Six years ago, lawyers commenced a securities class action in the SDNY on behalf of all purchasers of shares of Smith Barney Capital Preservation Fund between September 11, 2000 and May 31, 2005. By virtue of allegedly having purchased over 75,000 shares of this security during the class period, a union pension fund named Operating Local 649 Annuity Trust Fund was selected by the court to be lead plaintiff.

The case was litigated vigorously. As summarized by the court in an order yesterday, the last six years have been filled with extensive motion practice, an appeal to the Second Circuit, a remand back to the trial court, more motion practice, and discovery. Yesterday, however, a very frustrated U.S. District Judge William H. Pauley III dismissed Local 649 from the case after lead counsel for the plaintiffs advised the court that the lead plaintiff never actually purchased any of the securities at issue in the case. It turns out that Local 649 actually purchased shares in a different, albeit similarly named, security that was not at issue in the case-- the "Smith Barney Capital Preservation Collective Trust."

BusinessWeek reports that Judge Pauley was not amused and not particularly sympathetic to plaintiffs' counsel's explanation that it had relied on Local 649's certification that the union had bought shares in the Smith Barney Capital Preservation Fund. Counsel stated that in addition, the underlying brokerage statements "mistakenly reflected the mutual fund shares along with their ticker symbol."

Pauley attributed the error to “epic failures” by the lawyers on both sides of the case, saying it was a "seismic" error that had caused the litigation to become "Sisyphean." The judge faulted defense counsel, as well, for "fail[ing] to ask their clients whether Local 649 had invested in any of the Smith Barney funds and, if so, specifically which one.
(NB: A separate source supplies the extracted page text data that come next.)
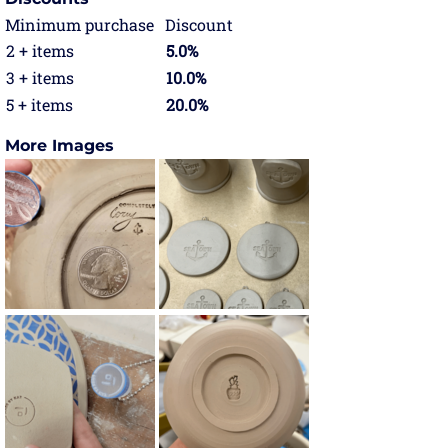
Minimum purchase
Discount
2 + items
5.0%
3 + items
10.0%
5 + items
20.0%
More Images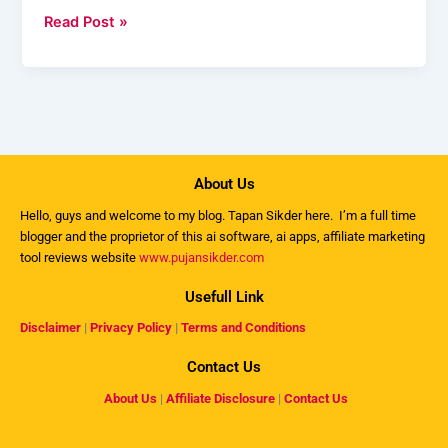
Read Post »
About Us
Hello, guys and welcome to my
blog
. Tapan Sikder here. I’m a full time
blogger and the proprietor of this ai software, ai apps, affiliate marketing
tool reviews website
www.pujansikder.com
Usefull Link
Disclaimer
|
Privacy Policy
|
Terms and Conditions
Contact Us
About Us
|
Affiliate Disclosure
|
Contact Us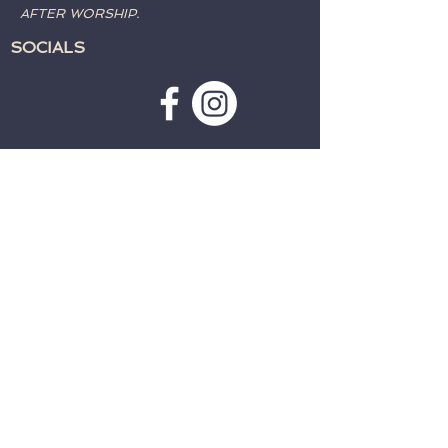
AFTER WORSHIP.
SOCIALS
SUBSCRIBE TO WEATHER
ALERTS & PRAYER REQUESTS:
>
CONTACT:
TELEPHONE:
715-762-4197
EMAIL:
fwcparkfalls@gmail.com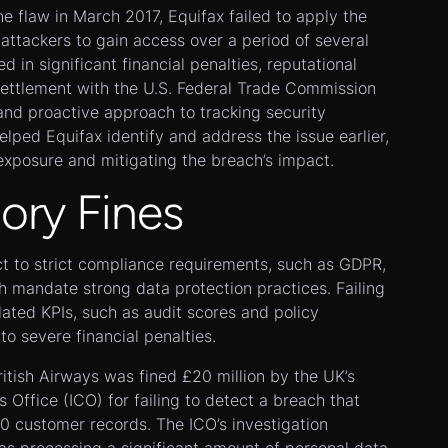
he flaw in March 2017, Equifax failed to apply the
attackers to gain access over a period of several
 in significant financial penalties, reputational
settlement with the U.S. Federal Trade Commission
and proactive approach to tracking security
ped Equifax identify and address the issue earlier,
 exposure and mitigating the breach’s impact.
tory Fines
ct to strict compliance requirements, such as GDPR,
 mandate strong data protection practices. Failing
ated KPIs, such as audit scores and policy
to severe financial penalties.
itish Airways was fined £20 million by the UK’s
 Office (ICO) for failing to detect a breach that
 customer records. The ICO’s investigation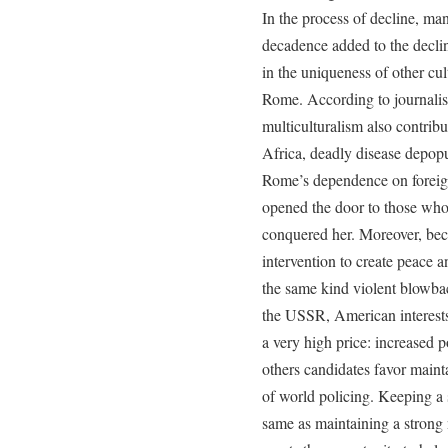
In the process of decline, man
decadence added to the decli
in the uniqueness of other cu
Rome. According to journalis
multiculturalism also contribu
Africa, deadly disease depop
Rome’s dependence on foreign
opened the door to those wh
conquered her. Moreover, bec
intervention to create peace 
the same kind violent blowb
the USSR, American interests 
a very high price: increased p
others candidates favor maint
of world policing. Keeping a s
same as maintaining a strong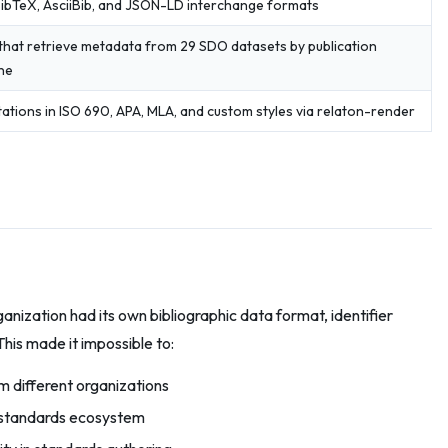
ibTeX, AsciiBib, and JSON-LD interchange formats
that retrieve metadata from 29 SDO datasets by publication
one
ations in ISO 690, APA, MLA, and custom styles via relaton-render
nization had its own bibliographic data format, identifier
his made it impossible to:
 different organizations
e standards ecosystem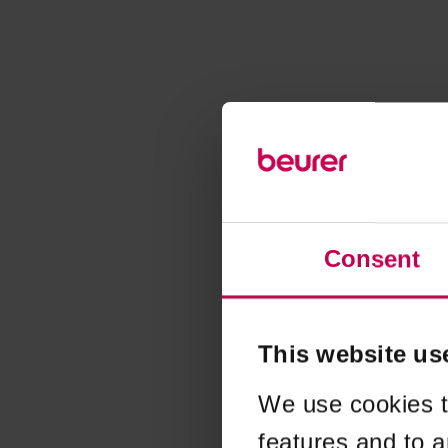
Consent
This website us
We use cookies t
features and to a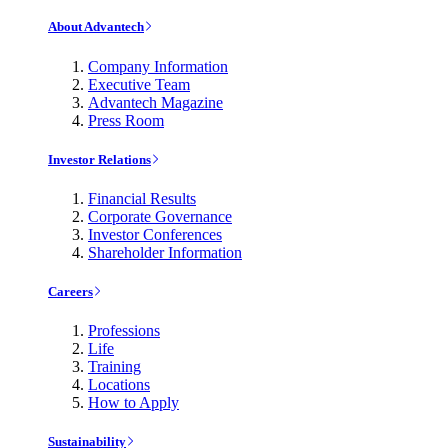
About Advantech
Company Information
Executive Team
Advantech Magazine
Press Room
Investor Relations
Financial Results
Corporate Governance
Investor Conferences
Shareholder Information
Careers
Professions
Life
Training
Locations
How to Apply
Sustainability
Had Smith Barney simply checked its records, it would have avoided six years of sparring with a phantom opponent.” The court stated that "the epic failures described in this memorandum and order offer a cautionary lesson for securities litigators" and "highlight the need for diligence at all stages of litigation."

As a result of the error, the court must now appoint a new lead plaintiff and lead counsel in the case.